Vehicle tyre particles a major marine polluter

“Globally, we are increasingly concerned about microplastic and nanoplastic pollution in the ocean, because if a particle of this size is ingested by fish, it might be small enough to transfer across the walls of the digestive system and into the organism, possibly accumulating in organs such as the brain, liver and kidneys,” said Dr Andy Booth, senior research scientist in the environmental technology department at one of Europe’s largest independent research institutes, Sintef Ocean, in Norway.

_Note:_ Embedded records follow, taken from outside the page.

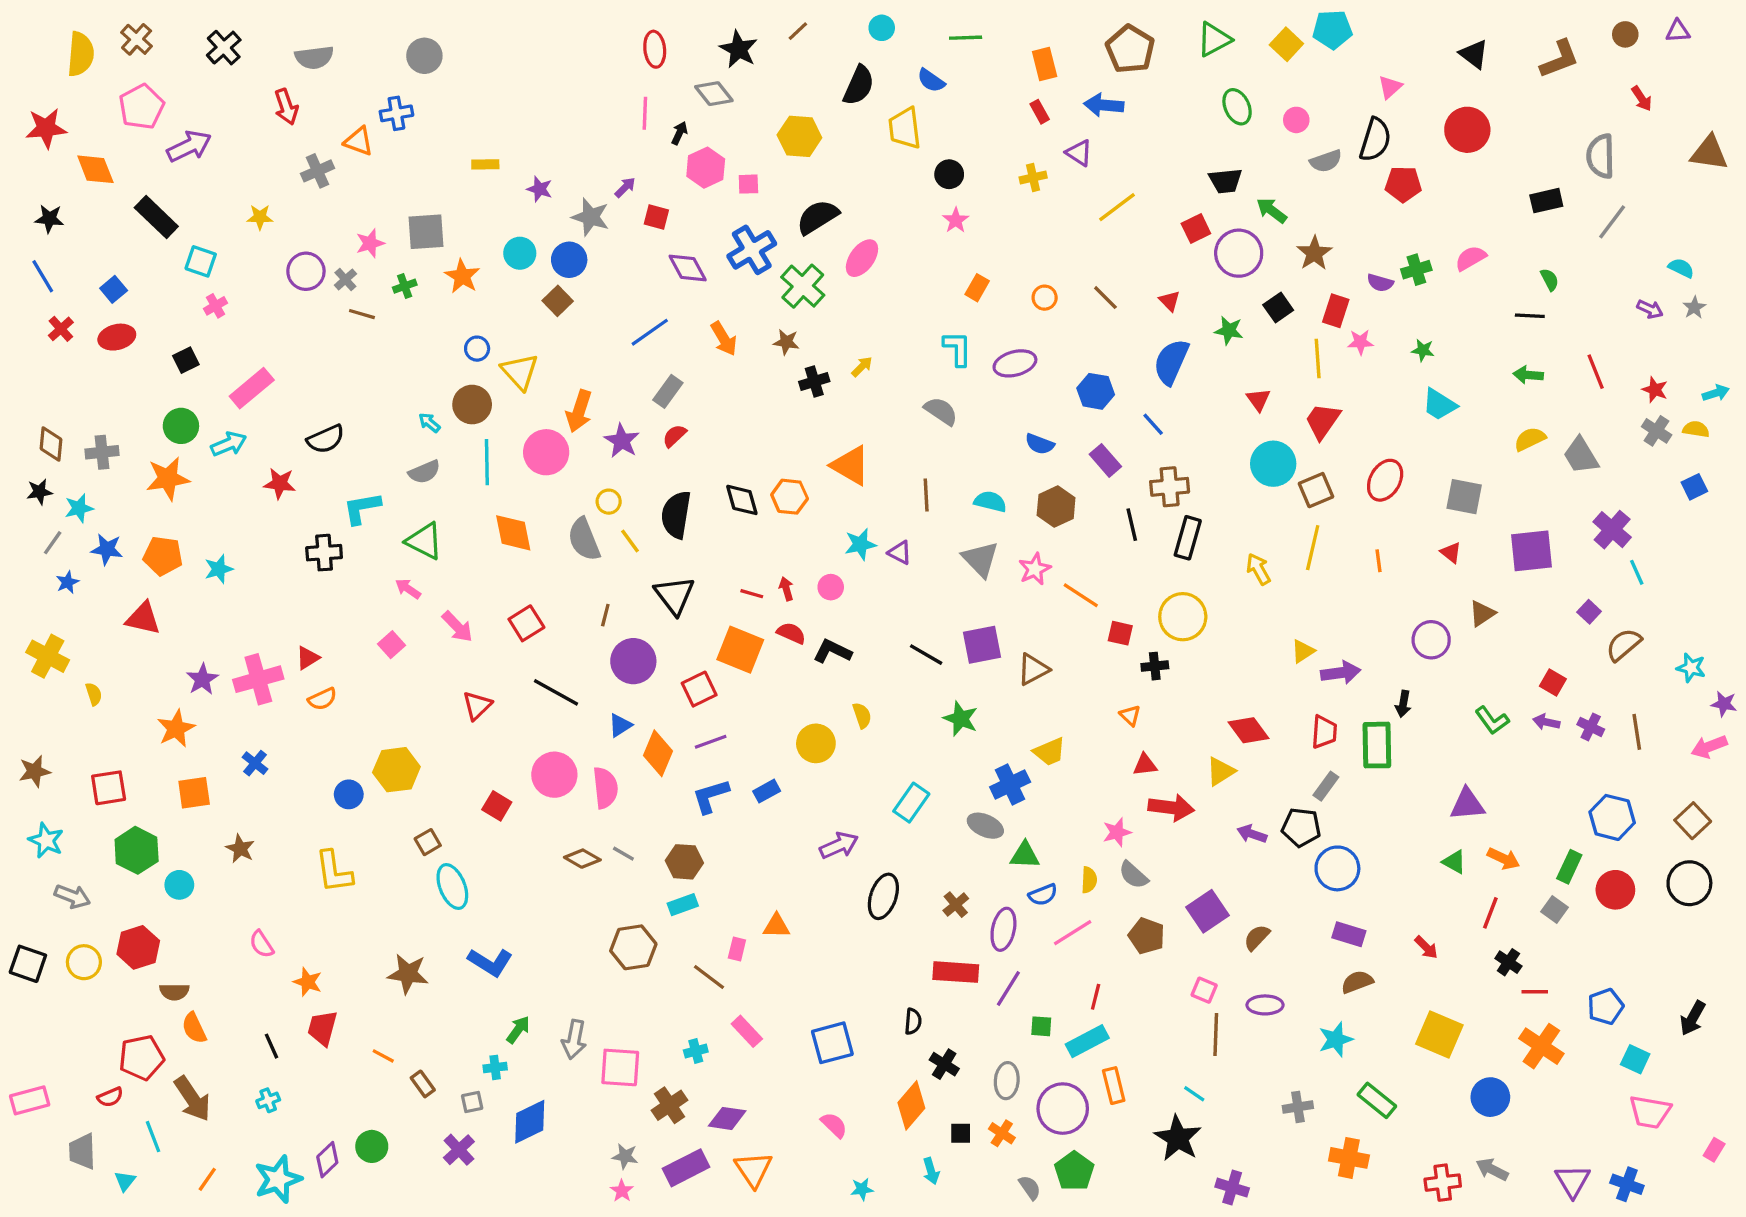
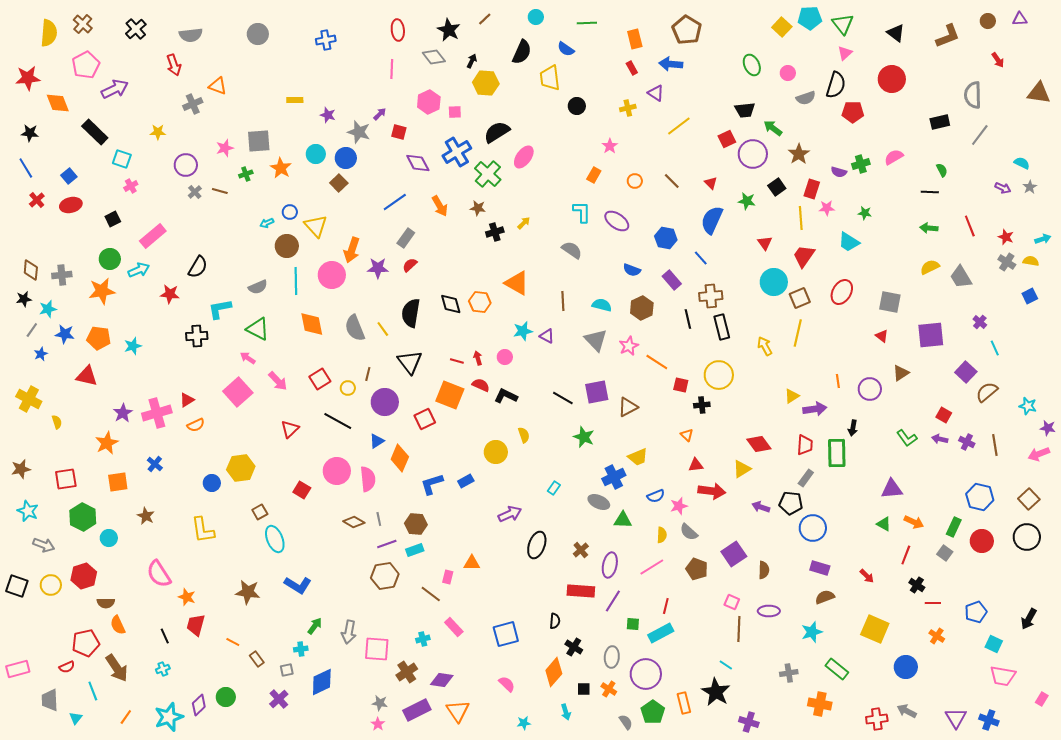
green triangle: (1214, 39) -> (843, 24), moved, turned -40
blue cross: (396, 113) -> (326, 40), moved
black arrow: (679, 133) -> (472, 61), moved
pink star: (956, 220) -> (610, 146), moved
gray cross: (345, 280) -> (195, 192), moved
purple ellipse: (1015, 363) -> (617, 221), turned 50
cyan trapezoid: (1439, 405) -> (849, 242), moved
cyan arrow: (429, 423) -> (267, 223), moved, turned -64
black semicircle: (326, 439) -> (198, 267), turned -35
purple star: (622, 441) -> (378, 268), turned -30
yellow circle: (609, 502) -> (348, 388), moved
purple cross: (1612, 530) -> (980, 322), size x0.6
black rectangle: (1188, 538) -> (722, 327), turned -30
orange line: (1379, 561) -> (838, 381), moved
purple square: (1589, 612) -> (966, 372), size x1.5
pink square: (392, 645) -> (238, 392), size x1.8
purple line: (711, 742) -> (387, 544), moved
cyan rectangle: (911, 803) -> (554, 488), size x0.6
gray line: (623, 854) -> (379, 519), turned 48
blue semicircle: (1043, 895) -> (656, 496), moved
brown semicircle: (1257, 938) -> (764, 570), turned 138
pink semicircle: (262, 944) -> (159, 574), size x1.6
orange cross: (1541, 1046) -> (937, 636), size x0.6
orange rectangle: (1114, 1086) -> (684, 703), moved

Speaking at the Sanocean conference at Nelson Mandela University in March 2019, he explained that microplastic particles are less than 5mm in size and nanoplastic particles are less than 100 nanometres — they are so small you wouldn’t be able to see them. “Estimates are that what we see is only about 10% of the total marine plastic pollution. What this means is that about 90% of plastic litter is already on the sea floor.”

Research is being conducted by the Fortran project (factors influencing the formation, fate and transport of microplastic in marine coastal ecosystems). It’s a partnership between Sintef Ocean, Stellenbosch University, the University of the Western Cape and Wildoceans — a programme of the Wildtrust in KwaZulu-Natal.

“Very importantly, different plastics and polymers contain a broad range of chemicals, some of which are added specifically to make the polymers more resistant to degradation. Some chemicals are very toxic, and this is a big unknown at the moment. What we need to identify, as part of coming up with solutions for plastic pollution, is which are the benign and which are the toxic materials.

Dr Andy Booth simulating UV degradation of microplastics in freshwater and seawater

Toxic tyres

“We know, for example, that vehicle tyres are not benign. Not only are they one of the highest volume emitters of microplastic particles, which are continuously released when the tyre comes into contact with the road surface, but they have some of the most toxic chemical additives in their composition,” said Booth.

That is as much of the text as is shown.